例えば、イソギンチャクとクマノミの関係。クマノミとは、映画ファインディングニモで有名になった熱帯魚です。イソギンチャクの触手には毒がありますが、クマノミは特殊な身体のおかげで針がささりません。このため、クマノミはイソギンチャクの触手の中で外敵から身を守りながら生きることが出来ています。

一方のイソギンチャクは、クマノミがイソギンチャクの触手の中を餌の置き場にするため、その一部を自分の食べることが出来ます。また触手を傷つける外敵からクマノミに守ってもらっています。まさにWin-Winな関係性と言えます。

オープンソースコミュニティと企業の相利共生

オープンソースのプロダクトにもよっても多少事情は異なるのですが、一般的には企業とオープンソースコミュニティの関係性もこれに近いものがあります。

企業側(あるいは個人)は、ソフトウェアのプログラムコードを無償で公開して、誰でも利用、改編できるようにします。これによってそのソフトウェアを中心としたコミュニティが産まれてきます。

企業の側はソースコードを多くの人に公開することで、自社のソフトウェアが多くのエンジニアの目に触れ、様々な技術的な知見を自社にソフトウェアに取り込むことが出来ます。自社内だけで行うより低コストで高品質な製品になりやすいです。

一方のオープンソースコミュニティ側の人は、オープンソースのソフトウェアの開発に関わることで、知的好奇心を満たしたり、個人ではなかなか関わることの出来ない世界的なソフトウェアの開発に関わったり、あるいはその活動が蓄積されることで長期的なキャリアップにつながったりします。
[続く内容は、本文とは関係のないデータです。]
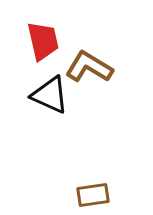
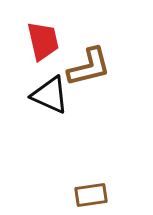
brown L-shape: rotated 135 degrees clockwise
brown rectangle: moved 2 px left
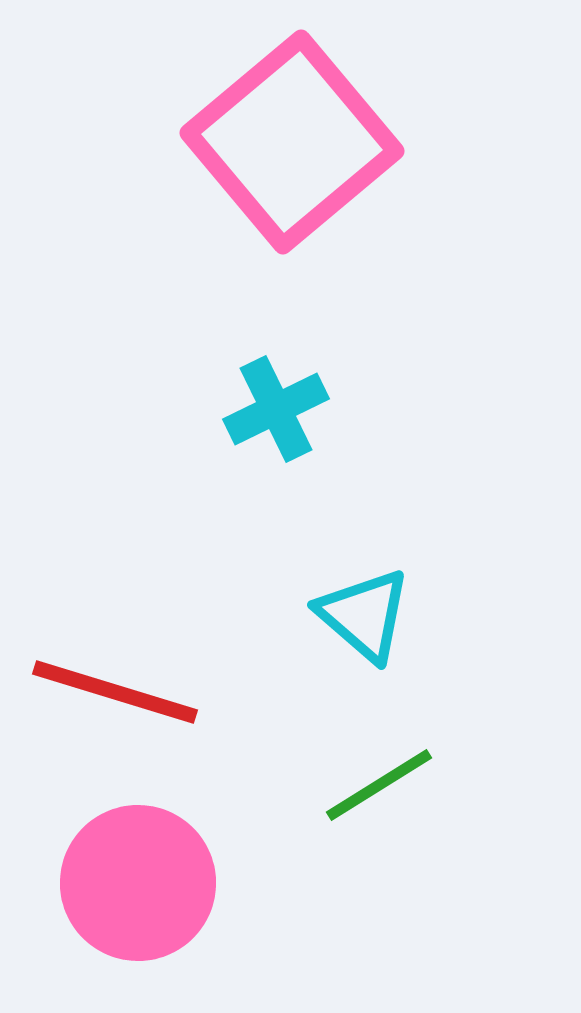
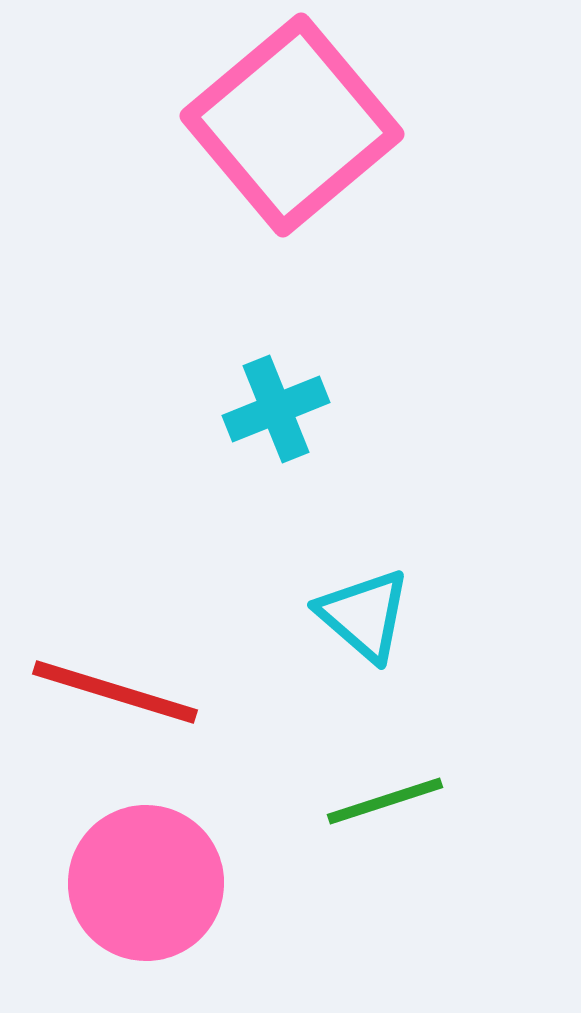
pink square: moved 17 px up
cyan cross: rotated 4 degrees clockwise
green line: moved 6 px right, 16 px down; rotated 14 degrees clockwise
pink circle: moved 8 px right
まさにクマノミとイソギンチャクのようなWin-Winの共生の関係がある言えます。

日本のITが発展するにはITカルチャーに対する理解が必要

接触検知アプリの件に関して、リリース時に不具合が見つかり、開発者の方に批判が集まりました。ただ、批判をした人の多くはあの人がどういう立場の人かを理解していなかったように見えました。

オープンソースの開発者はあくまでの有志の人であって、責任者は別にいたはずなのですが、それがうよく理解されていなかったようです。

また、不具合に関しても、ないに越したことはないですが、今回のリリースは、いわゆるベータ版のような位置づけであったので、スマホにインストールする場合、検証作業に協力するくらいの気持ちで入れるべきだったのですが、それが周知されていませんでした。

オープンソースにしろ、ベータ版にしろ割と昔からITの世界には存在する考え方なのですが、IT系以外の日本人にはあまり理解されていません。

日本は製造業での成功体験が強く、中身をブラックボックスにして、完成時に最初から高品質の完璧な製品を求める傾向が強いですが、ITの場合、最小機能で小さくテスト的にリリースして広く公開し、徐々にブラッシュアップするやり方のほうが最終的にうまくいくことが多いです。

この当たりのITのカルチャーがきちんと理解されないと日本はどんどんIT後進国になるなぁと感じています。

今日のアクション

今回の記事は、オープンソースってまだまだ一般的には理解されていないなぁと感じたので書いてみました。少しでも理解が広まればいいなぁと感じています。